[Opening Data excerpts section]
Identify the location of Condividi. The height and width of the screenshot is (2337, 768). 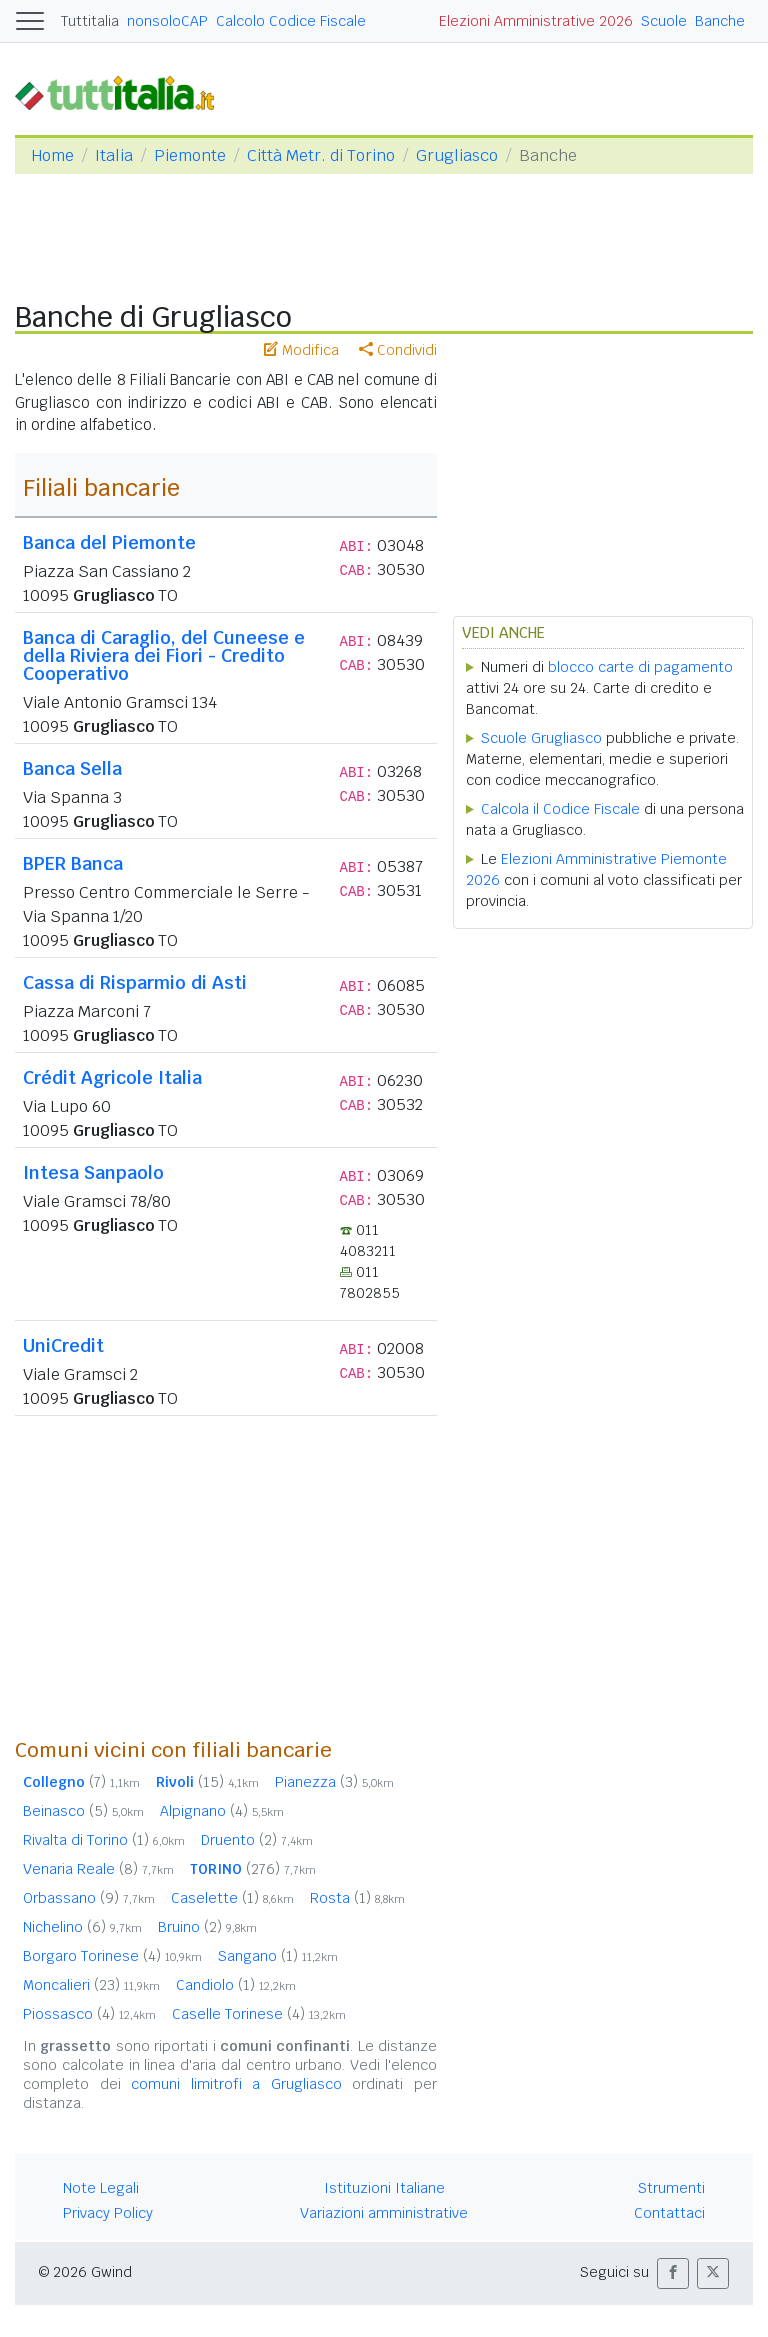
(398, 350).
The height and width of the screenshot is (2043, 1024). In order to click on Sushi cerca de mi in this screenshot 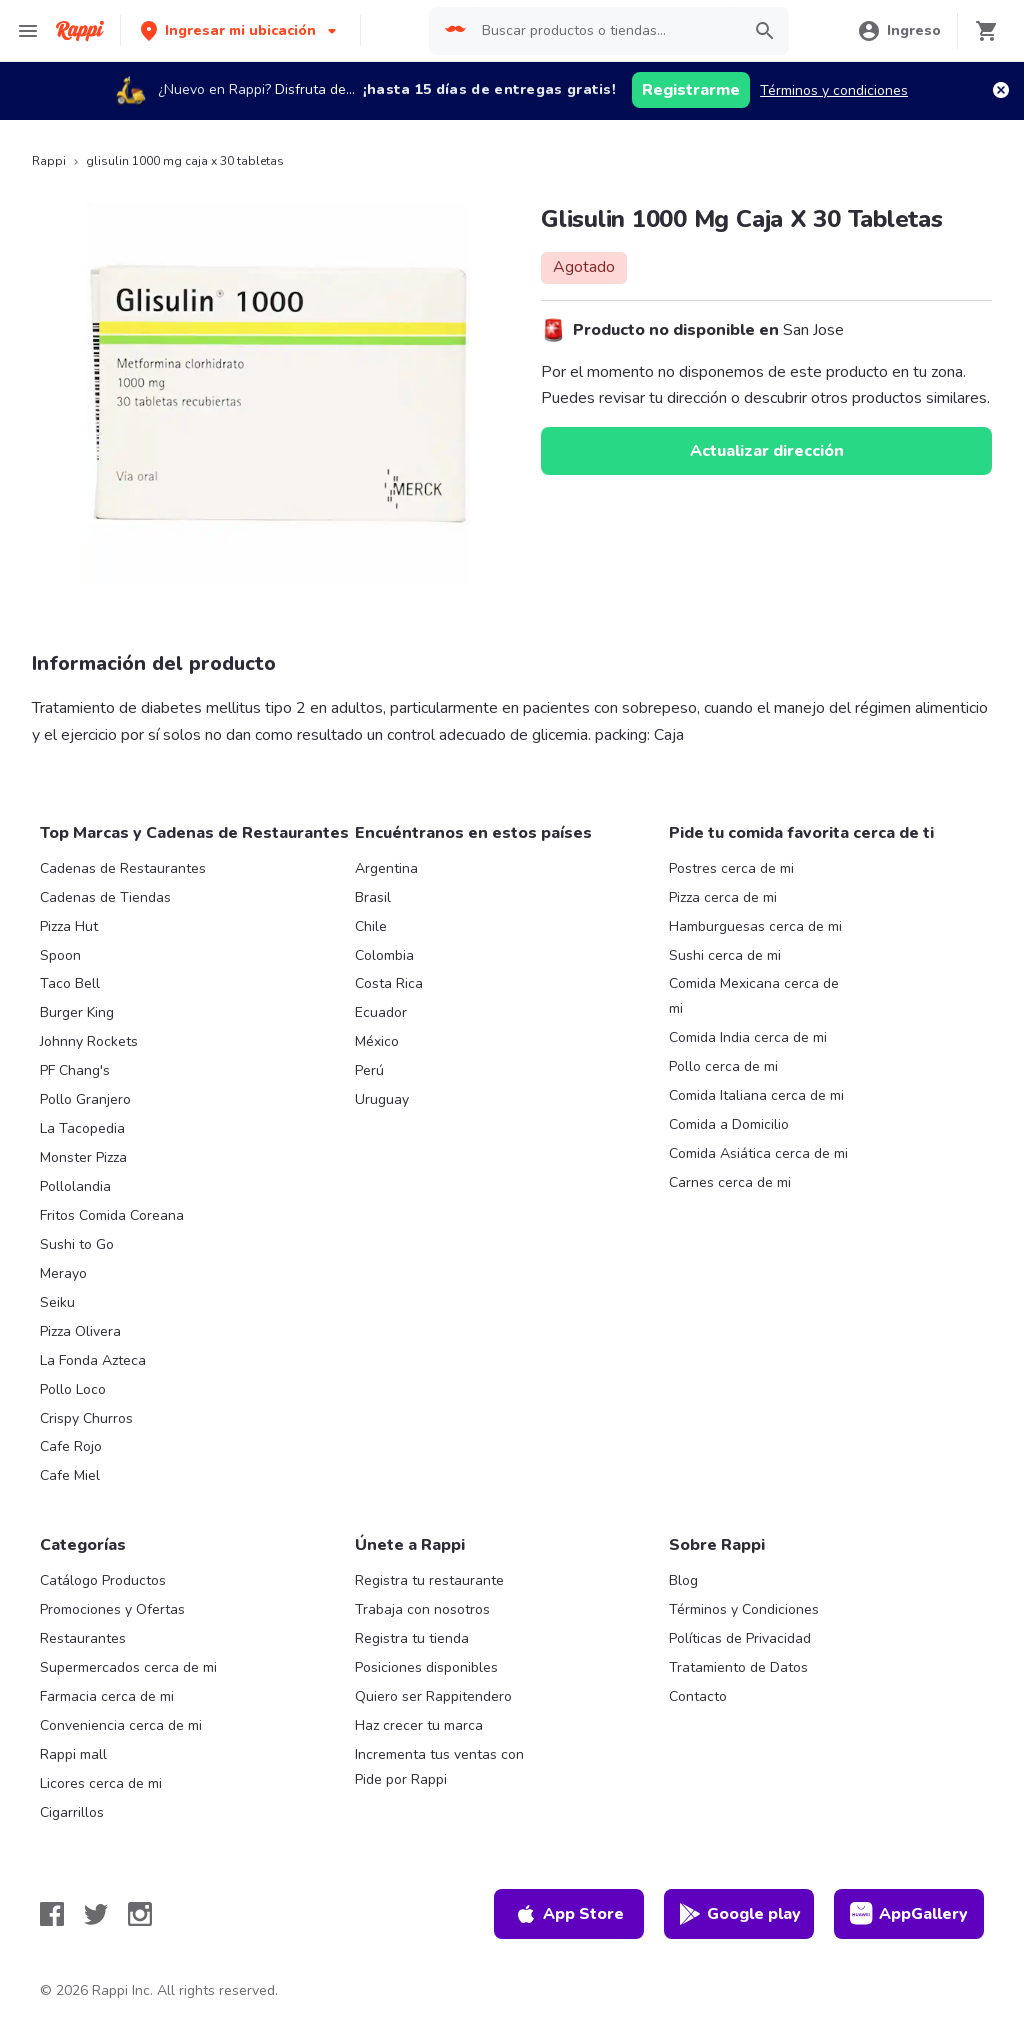, I will do `click(725, 955)`.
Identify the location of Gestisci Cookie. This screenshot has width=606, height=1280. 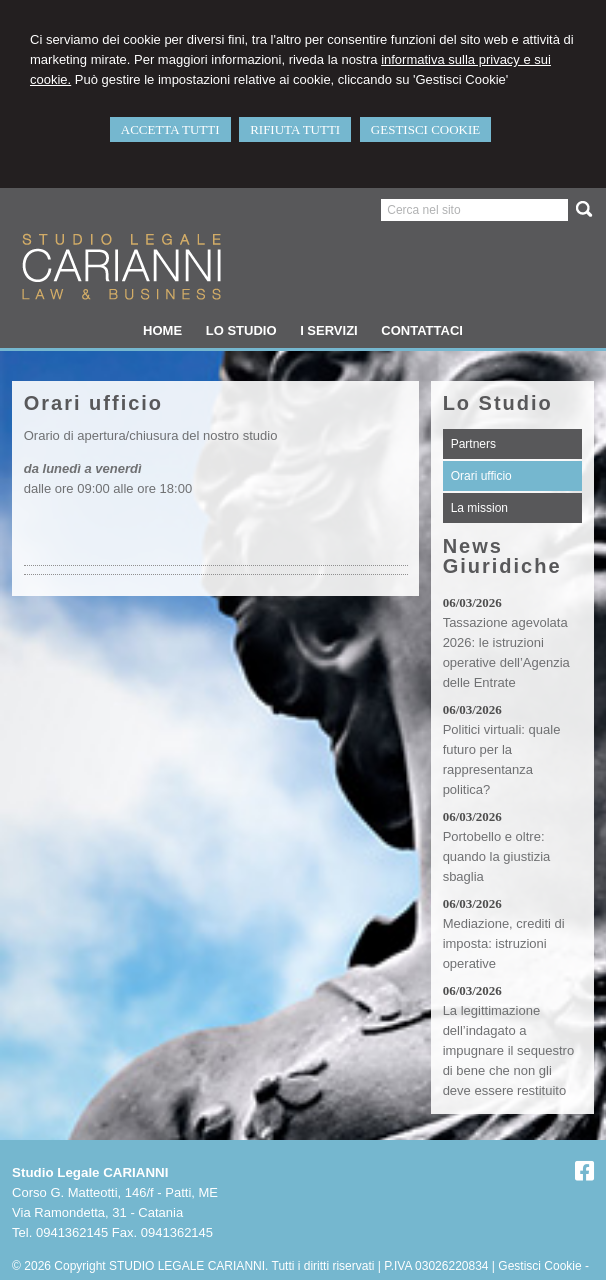
(539, 1266).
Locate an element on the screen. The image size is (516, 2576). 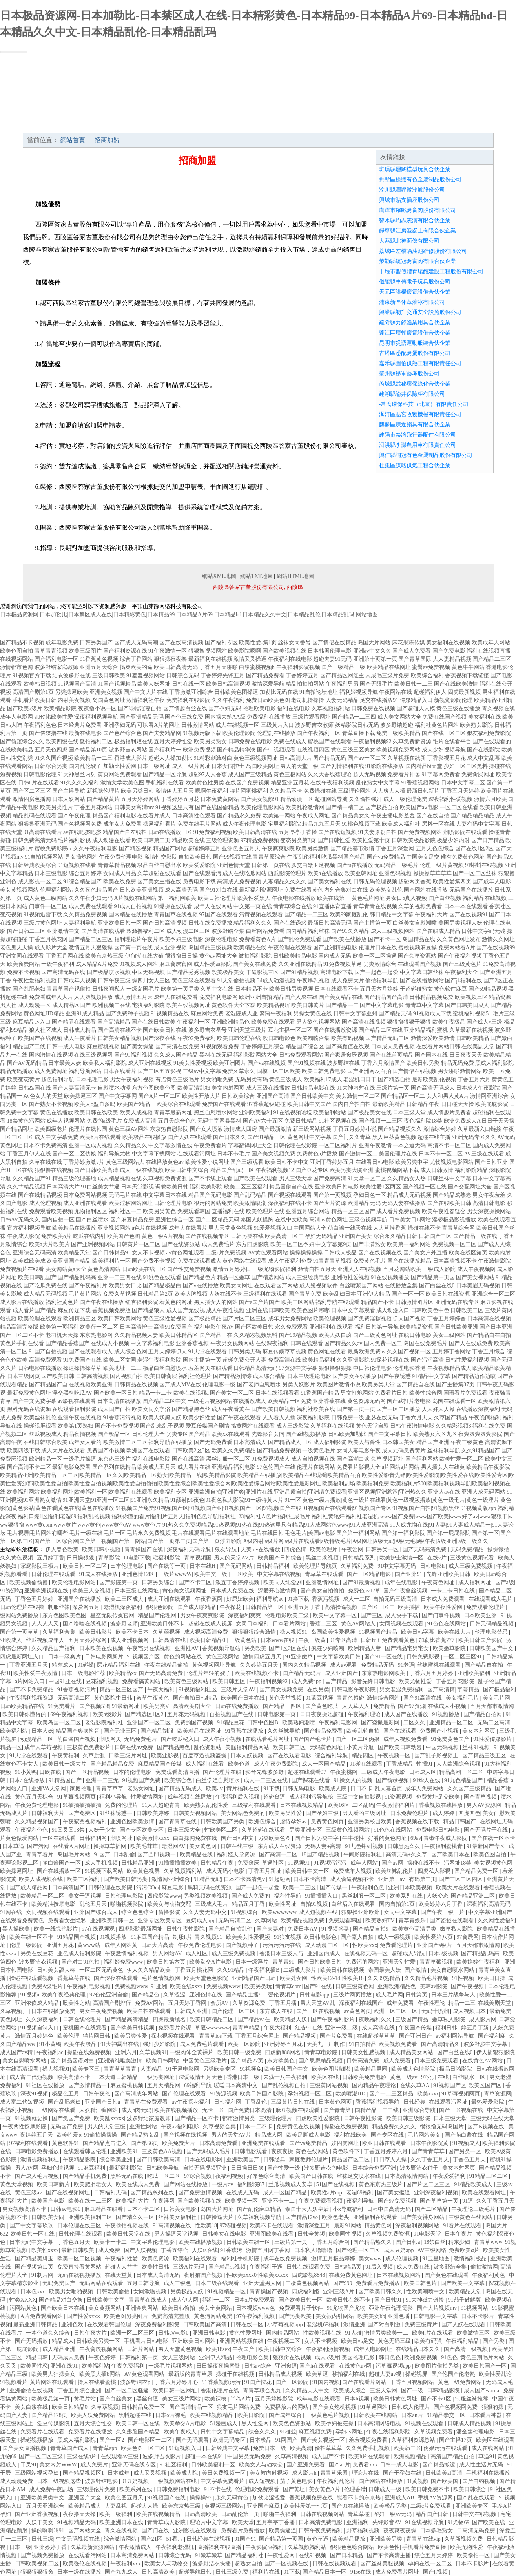
美腿福利精品网站 is located at coordinates (248, 1747).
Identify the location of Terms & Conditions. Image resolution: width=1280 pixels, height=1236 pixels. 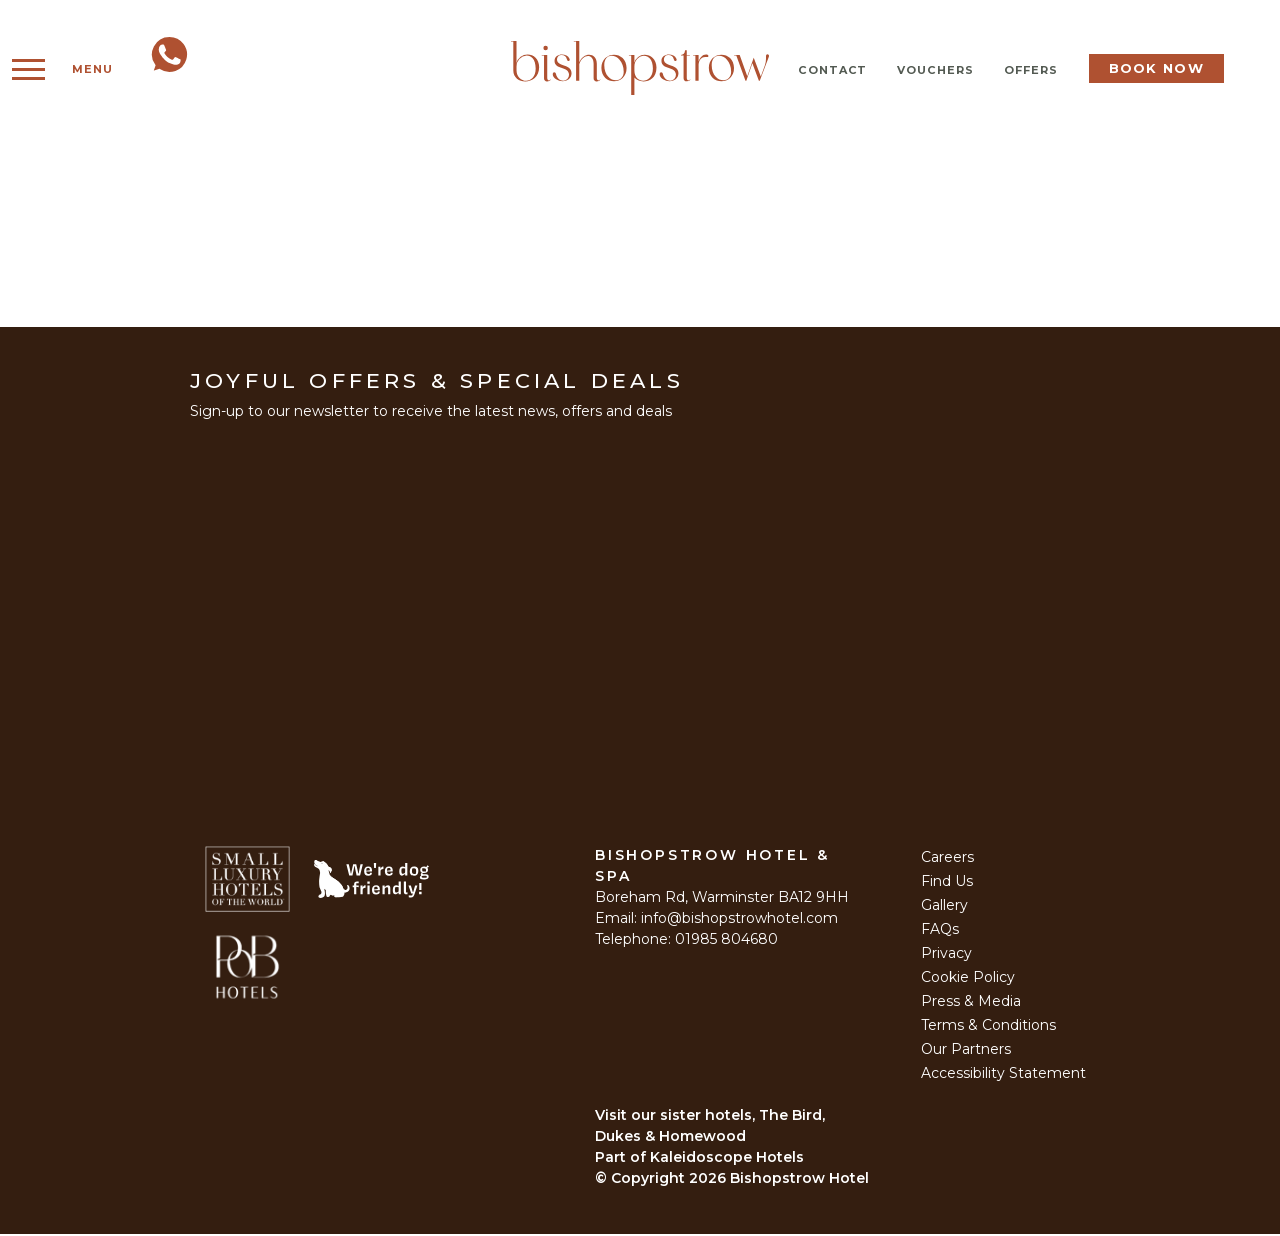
[Closing Data excerpts section]
§ Exercise details: Please write out, exactly, every line from the line with "Identify the location of Gestisci" through the final line of the data above, leaving out pictures.

§ Output for this exercise:
Identify the location of Gestisci Cookie. This screenshot has width=606, height=1280. 
(539, 1266).
Locate an element on the screen. The image size is (516, 2576). 
美腿福利精品网站 is located at coordinates (248, 1747).
Identify the location of Terms & Conditions. Image resolution: width=1280 pixels, height=1236 pixels. 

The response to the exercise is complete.